EXERCISE. Apart from the images, reproduce all of the data word for word.

++++ GIVEN INFORMATION

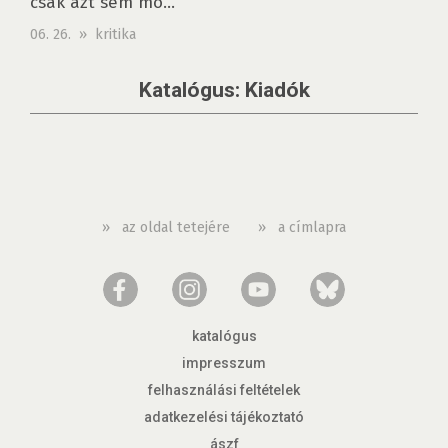
csak azt sem mo...
06. 26. » kritika
Katalógus: Kiadók
»
az oldal tetejére
»
a címlapra
katalógus
impresszum
felhasználási feltételek
adatkezelési tájékoztató
ászf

++++++++

ANSWER SECTION.
csak azt sem mo...
06. 26. » kritika
Katalógus: Kiadók
»
az oldal tetejére
»
a címlapra
katalógus
impresszum
felhasználási feltételek
adatkezelési tájékoztató
ászf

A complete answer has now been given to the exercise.